Lastly, I set up event handlers for the other controls:

$('#playpause').on('click', toggleAnimation);
$('#toggle-anomaly').on('change', function(){
  showAnomaly = !showAnomaly;
$('#toggle-loop').on('change', function() { loop = !loop; });
$('#info-button').on('click', showInfo);

That’s all there is to it! Seems like a lot going on, but it’s basically pretty simple. Just a few wrapper functions to update the proper layers. We just translate a given year to a temperature index, and then tell Mapbox GL to render the map color based on that temperature index.

Running/Modifying the Code #

If you’re interested in tinkering around with the visualization, first clone the repo:

git clone https://github.com/TedYav/HadCRUT3-Visualization && cd ./HadCRUT3-Visualization

There are a few things you can do:

Parse the Data Differently #

The parsing script has a few options if you want to mess around on your own. If you just want to reparse the data using the parameters I did, then do the following (assuming you are in the repo directory):

tar -zxvf ./climate-data.tar.gz && python3 parse.py

The GeoJSON files will then be in the output directory.

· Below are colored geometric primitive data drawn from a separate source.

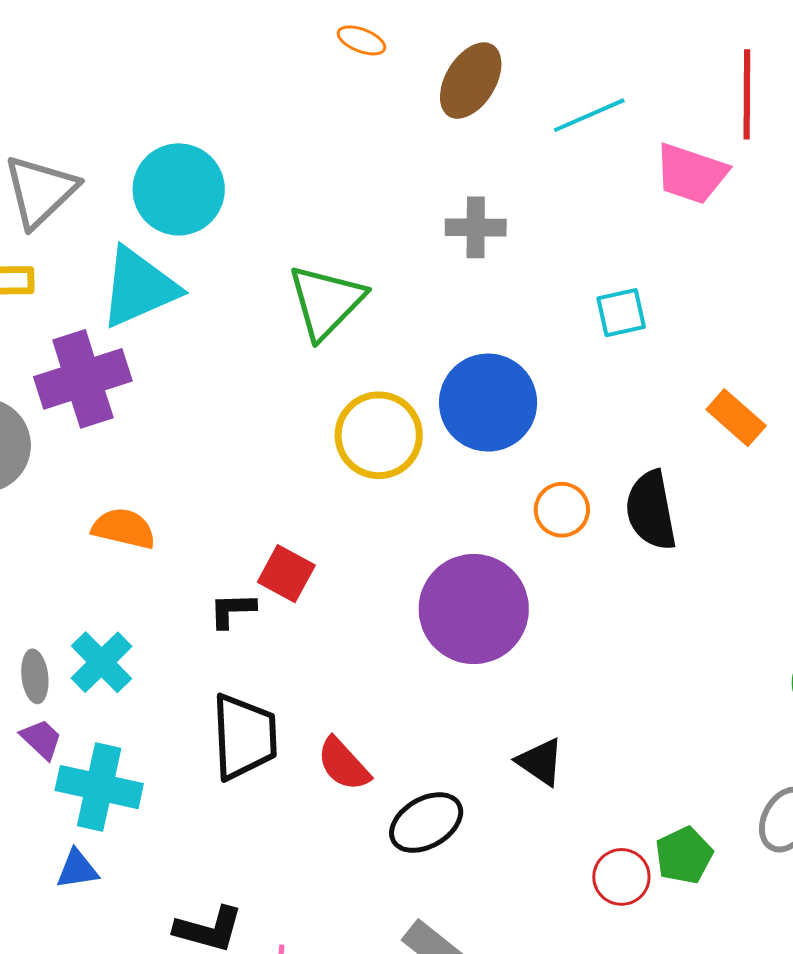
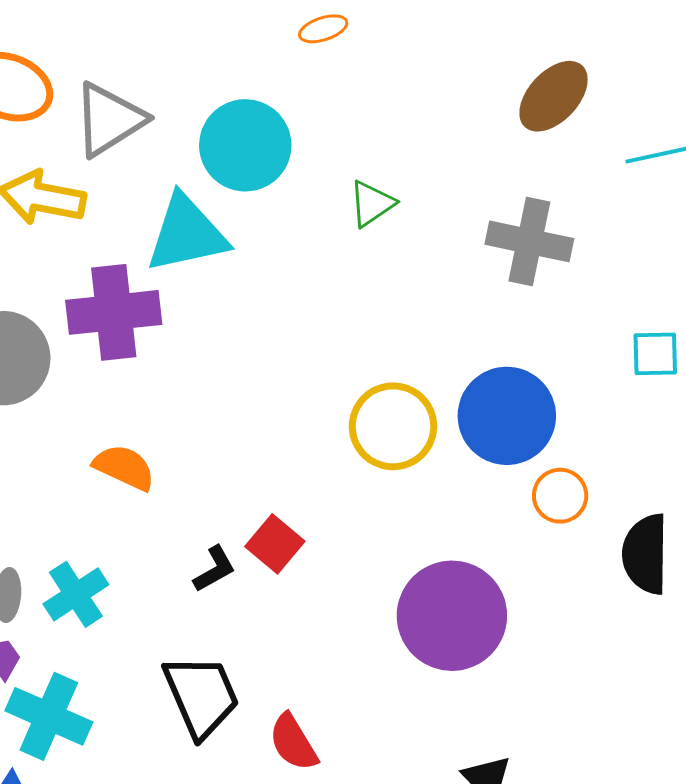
orange ellipse: (361, 40) -> (323, 29), moved, turned -51
gray cross: (476, 227) -> (529, 241), size x1.4
green triangle: (326, 302) -> (372, 204), moved, size x0.6
orange circle: (562, 510) -> (560, 496), moved
black L-shape: (232, 610) -> (215, 569), turned 141
black trapezoid: (244, 737) -> (201, 696), turned -32

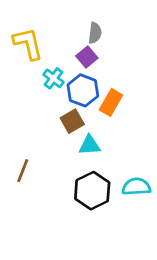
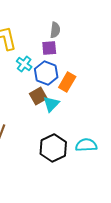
purple square: (87, 57) -> (49, 48), turned 35
cyan triangle: (90, 145) -> (51, 104), moved, turned -42

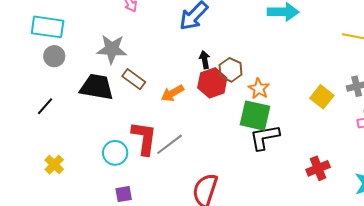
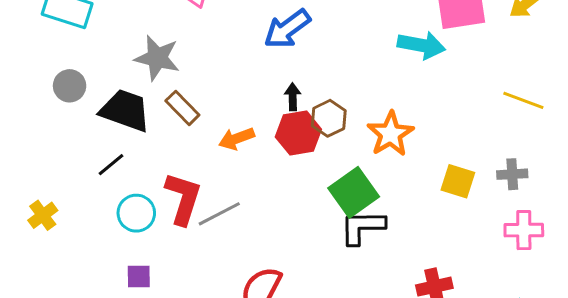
gray circle: (54, 56) -> (70, 86), moved
orange star: (259, 89) -> (390, 134), moved, size x1.4
yellow square: (322, 97) -> (458, 181), turned -30
black line: (45, 106) -> (111, 165), moved
green square: (255, 116) -> (354, 192), turned 32

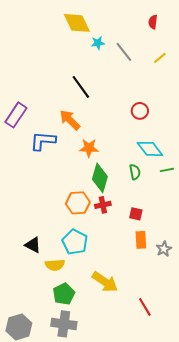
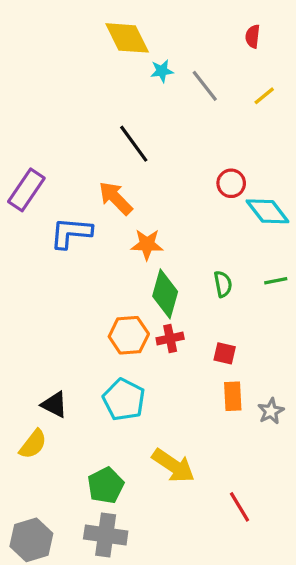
cyan diamond: (150, 149) -> (268, 211), moved
yellow semicircle: (55, 265) -> (33, 444), moved, turned -48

I’ve written a few different options to output the data. If you want to see them run:

python3 parse.py --help

Recalculate Temperature Anomalies #

There is a script available here that will calculate temperature anomalies. If you want to run it yourself quickly, run the following command:

mkdir anomaly && cd ./anomaly && curl http://www.metoffice.gov.uk/media/zip/e/0/station_files.20110720.zip > station_files.zip && unzip -x station_files.zip -d ./station_files && curl http://www.metoffice.gov.uk/media/zip/8/k/gridding_and_averaging_code.zip > grid.zip && unzip -x grid.zip && perl station_gridder.perl | perl make_global_average_ts_ascii.perl > anomaly.txt

Anomaly data is currently stored directly in climate-sim.js.

Change the Map Style #

If you want to fundamentally change the style of the map, the best way to do it will be in Mapbox Studio. You will have to run the parsing script again to reupload the data.

Here is the original style I made in case you want to see it by itself and edit it.

Make sure you set your layer names to lowercase months (i.e. ‘january’), or set the names accordingly in layerNames in climate-sim.js.

Change Visualization Colors or Display #

The best way to do this is to edit climate-sim.js. There are a set of constants at the top of the file that control most display options. If you want to dig in further, edit the code and have fun!